__Task statement__
Please count the lines of the data that contain "Contagem" and state only the total.

__Provided records__
⁂

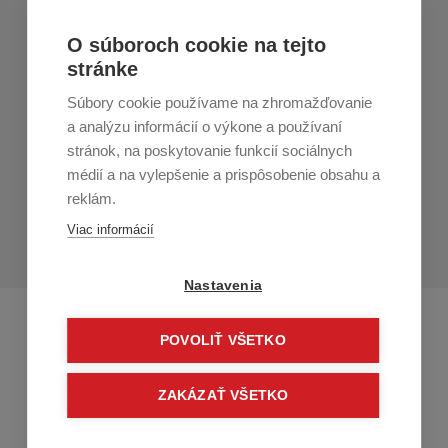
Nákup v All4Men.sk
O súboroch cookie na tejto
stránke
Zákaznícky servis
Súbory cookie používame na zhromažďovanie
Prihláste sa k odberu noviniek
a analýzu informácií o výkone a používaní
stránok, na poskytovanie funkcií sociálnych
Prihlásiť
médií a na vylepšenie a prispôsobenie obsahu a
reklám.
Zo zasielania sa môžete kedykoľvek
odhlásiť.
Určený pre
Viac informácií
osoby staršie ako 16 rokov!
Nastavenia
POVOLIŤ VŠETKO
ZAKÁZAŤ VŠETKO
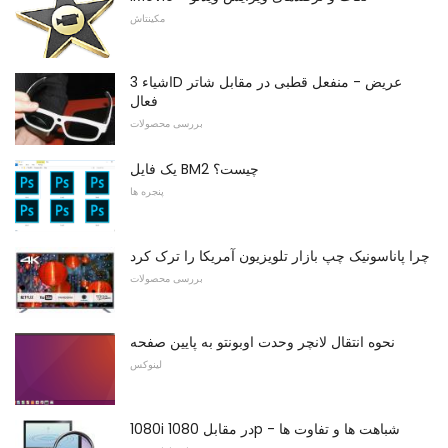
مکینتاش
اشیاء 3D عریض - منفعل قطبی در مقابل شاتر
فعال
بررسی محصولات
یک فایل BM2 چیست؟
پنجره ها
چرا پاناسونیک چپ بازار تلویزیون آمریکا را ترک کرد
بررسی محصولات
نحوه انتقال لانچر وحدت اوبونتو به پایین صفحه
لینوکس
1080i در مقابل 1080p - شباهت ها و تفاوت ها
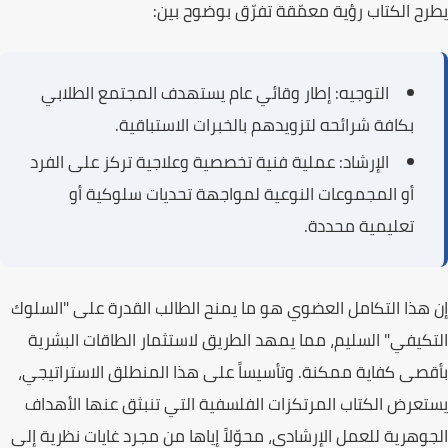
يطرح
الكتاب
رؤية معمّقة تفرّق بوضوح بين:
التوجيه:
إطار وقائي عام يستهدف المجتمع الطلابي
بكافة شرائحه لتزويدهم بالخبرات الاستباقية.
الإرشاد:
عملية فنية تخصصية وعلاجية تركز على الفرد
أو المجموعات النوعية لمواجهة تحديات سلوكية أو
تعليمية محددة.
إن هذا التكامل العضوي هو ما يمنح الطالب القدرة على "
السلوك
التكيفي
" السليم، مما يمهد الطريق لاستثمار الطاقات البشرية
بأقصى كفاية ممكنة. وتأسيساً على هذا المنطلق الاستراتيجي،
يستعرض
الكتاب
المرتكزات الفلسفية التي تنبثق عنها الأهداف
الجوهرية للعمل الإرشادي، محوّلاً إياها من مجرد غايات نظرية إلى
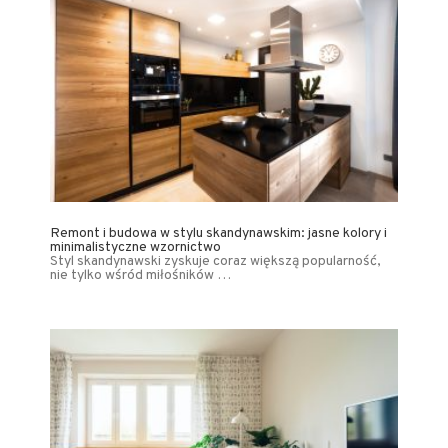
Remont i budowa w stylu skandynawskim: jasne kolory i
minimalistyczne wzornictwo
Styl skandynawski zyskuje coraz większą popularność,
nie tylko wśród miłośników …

⁂

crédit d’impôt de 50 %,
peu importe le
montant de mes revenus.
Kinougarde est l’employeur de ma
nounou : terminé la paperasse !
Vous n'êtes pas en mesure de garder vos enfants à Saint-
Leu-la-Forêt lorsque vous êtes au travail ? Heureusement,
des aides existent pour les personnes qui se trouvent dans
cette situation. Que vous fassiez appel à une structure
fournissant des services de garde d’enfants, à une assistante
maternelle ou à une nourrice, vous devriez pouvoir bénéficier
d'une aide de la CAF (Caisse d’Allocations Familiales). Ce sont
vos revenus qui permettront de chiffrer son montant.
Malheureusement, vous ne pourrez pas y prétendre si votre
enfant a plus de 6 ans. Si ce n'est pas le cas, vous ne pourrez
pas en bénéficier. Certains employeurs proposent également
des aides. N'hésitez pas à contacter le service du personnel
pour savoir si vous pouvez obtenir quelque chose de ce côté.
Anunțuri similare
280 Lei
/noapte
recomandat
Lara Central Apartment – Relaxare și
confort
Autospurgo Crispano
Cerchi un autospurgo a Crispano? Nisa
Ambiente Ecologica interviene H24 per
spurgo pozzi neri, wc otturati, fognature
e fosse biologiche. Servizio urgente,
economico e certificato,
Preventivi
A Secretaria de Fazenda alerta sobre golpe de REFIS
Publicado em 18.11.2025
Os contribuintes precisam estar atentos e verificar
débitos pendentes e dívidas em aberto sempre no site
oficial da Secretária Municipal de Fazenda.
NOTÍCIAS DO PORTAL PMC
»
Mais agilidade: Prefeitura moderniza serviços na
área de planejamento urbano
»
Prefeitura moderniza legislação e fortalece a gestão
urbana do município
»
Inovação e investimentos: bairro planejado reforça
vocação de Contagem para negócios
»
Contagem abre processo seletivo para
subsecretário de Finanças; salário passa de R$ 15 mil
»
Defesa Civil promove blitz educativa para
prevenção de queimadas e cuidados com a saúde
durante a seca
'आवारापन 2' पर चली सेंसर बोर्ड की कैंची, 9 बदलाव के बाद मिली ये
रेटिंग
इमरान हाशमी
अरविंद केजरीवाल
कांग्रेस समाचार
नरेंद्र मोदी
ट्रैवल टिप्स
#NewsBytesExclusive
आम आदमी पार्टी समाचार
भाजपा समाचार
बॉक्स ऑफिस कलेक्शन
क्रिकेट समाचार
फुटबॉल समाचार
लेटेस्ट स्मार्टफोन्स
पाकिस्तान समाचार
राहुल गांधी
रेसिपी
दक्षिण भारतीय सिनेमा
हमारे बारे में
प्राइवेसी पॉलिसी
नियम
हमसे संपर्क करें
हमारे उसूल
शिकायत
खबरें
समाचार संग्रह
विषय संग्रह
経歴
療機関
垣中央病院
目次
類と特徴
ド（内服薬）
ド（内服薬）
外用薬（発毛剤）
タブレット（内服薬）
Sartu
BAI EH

⁂

__Written answer__
2